Mr Wagstaff said the cut would weaken and remove crucial management of agricultural, biosecurity, fisheries and forestry systems which protected New Zealand.
"Some of those skilled people will go overseas, so the loss of knowledge and expertise won't just be to the public service, it will be to the whole of New Zealand industry,'' he said.
The Government was in danger of repeating the 1990s restructurings, "when the loss of knowledge, expertise and adequate staffing levels in the public service led to disasters, and economic costs for the whole country''.
In 1995, the Ministry of Fisheries was split off from the Ministry of Agriculture and Fisheries, and in 1997, forestry was folded into agriculture to create the Ministry of Agriculture and Forestry. Since then, a standalone Food Safety Authority was split off from MAF and the Ministry of Health, only to be blended back into MAF last year.

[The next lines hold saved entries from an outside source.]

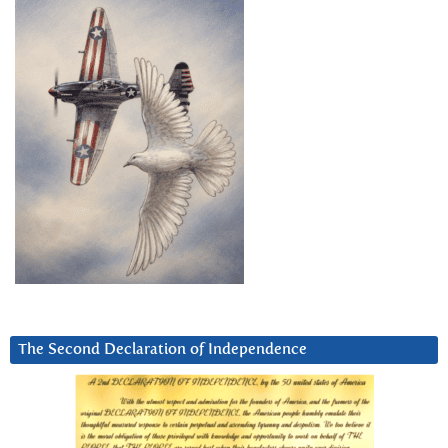
The Second Declaration of Independence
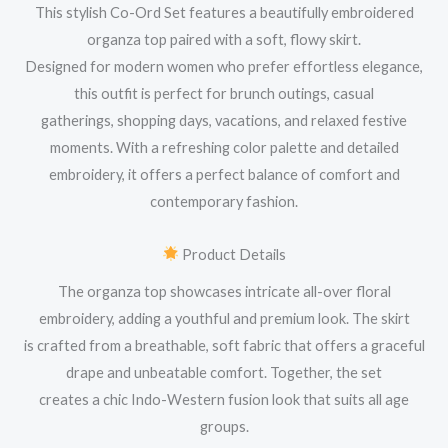
This stylish Co-Ord Set features a beautifully embroidered
organza top paired with a soft, flowy skirt.
Designed for modern women who prefer effortless elegance,
this outfit is perfect for brunch outings, casual
gatherings, shopping days, vacations, and relaxed festive
moments. With a refreshing color palette and detailed
embroidery, it offers a perfect balance of comfort and
contemporary fashion.
Product Details
The organza top showcases intricate all-over floral
embroidery, adding a youthful and premium look. The skirt
is crafted from a breathable, soft fabric that offers a graceful
drape and unbeatable comfort. Together, the set
creates a chic Indo-Western fusion look that suits all age
groups.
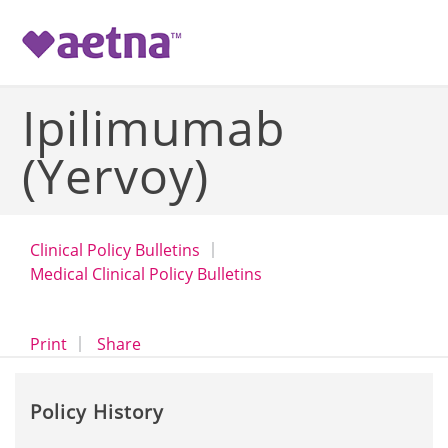
-->
Ipilimumab
(Yervoy)
Clinical Policy Bulletins
Medical Clinical Policy Bulletins
opens a dialog
opens in a new window
Print
Share
Policy History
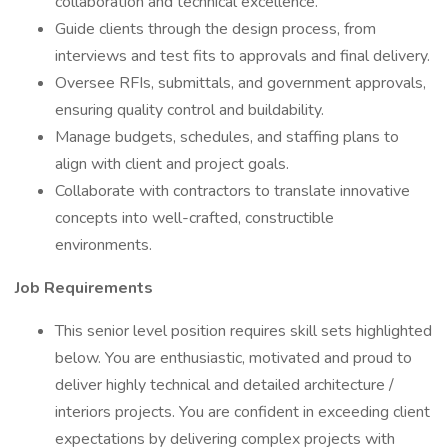
collaboration and technical excellence.
Guide clients through the design process, from
interviews and test fits to approvals and final delivery.
Oversee RFIs, submittals, and government approvals,
ensuring quality control and buildability.
Manage budgets, schedules, and staffing plans to
align with client and project goals.
Collaborate with contractors to translate innovative
concepts into well-crafted, constructible
environments.
Job Requirements
This senior level position requires skill sets highlighted
below. You are enthusiastic, motivated and proud to
deliver highly technical and detailed architecture /
interiors projects. You are confident in exceeding client
expectations by delivering complex projects with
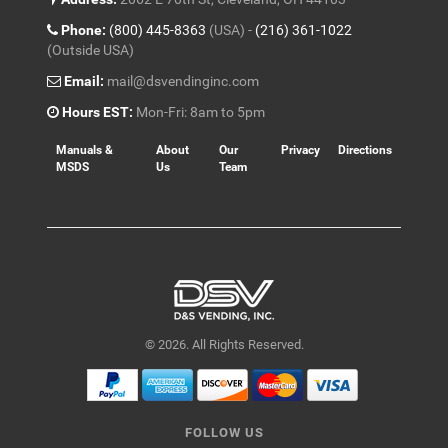
Phone:
(800) 445-8363
(USA) -
(216) 361-1022
(Outside USA)
Email:
mail@dsvendinginc.com
Hours EST:
Mon-Fri: 8am to 5pm
Manuals &
About
Our
Privacy
Directions
MSDS
Us
Team
© 2026. All Rights Reserved.
FOLLOW US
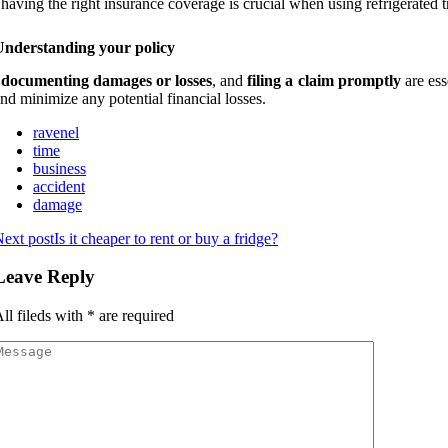
 having the right insurance coverage is crucial when using refrigerated t
Understanding your policy
,
documenting damages or losses
, and
filing a claim promptly
are ess
nd minimize any potential financial losses.
ravenel
time
business
accident
damage
ext post
Is it cheaper to rent or buy a fridge?
Leave Reply
ll fileds with
*
are required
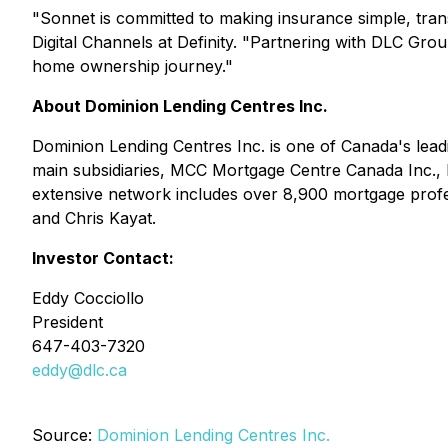
"Sonnet is committed to making insurance simple, tra
Digital Channels at Definity. "Partnering with DLC Grou
home ownership journey."
About Dominion Lending Centres Inc.
Dominion Lending Centres Inc. is one of Canada's lea
main subsidiaries, MCC Mortgage Centre Canada Inc.,
extensive network includes over 8,900 mortgage profe
and Chris Kayat.
Investor Contact:
Eddy Cocciollo
President
647-403-7320
eddy@dlc.ca
Source:
Dominion Lending Centres Inc.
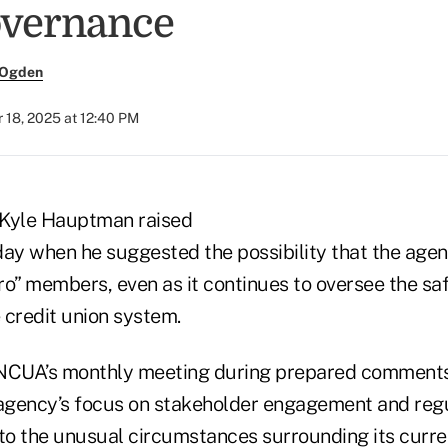
overnance
 Ogden
 18, 2025 at 12:40 PM
Kyle Hauptman raised
y when he suggested the possibility that the agen
ro” members, even as it continues to oversee the sa
 credit union system.
 NCUA’s monthly meeting during prepared commen
gency’s focus on stakeholder engagement and regu
 to the unusual circumstances surrounding its curr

Mr Wagstaff said MAF was slashing hundreds of jobs in a bid to save $18 million to cope with the Government's indiscriminate and unjustified public service budget cuts.
Labour's acting state services spokesman, Grant Robertson, said the job cuts came on the back of thousands of jobs being axed across the public sector in organisations as diverse as Defence, Inland Revenue, and KiwiRail.
"They are a direct result of this Government's carve-up of the public sector, and simply add to the increasing number of unemployed Kiwis,'' Mr Robertson said. In the past year alone more than 1500 state sector jobs have been axed.
"The Government needs to tread carefully in an area as important as our agricultural sector so that they do not reduce vital services in their search for funding cuts,'' Mr Robertson said.
State Services Minister Tony Ryall said in March that MAF and the fisheries ministry would be merged by February 1.
Rural lobby group Federated Farmers had previously called for a "super'' primary industries ministry.
MAF director-general Wayne McNee said there was no plan to cut numbers of fishery officers, animal welfare inspectors and investigators, and quarantine inspectors.
"We will continue to deliver the front-line services that we know are valued by New Zealanders, and ensure these are of a high standard,'' he said.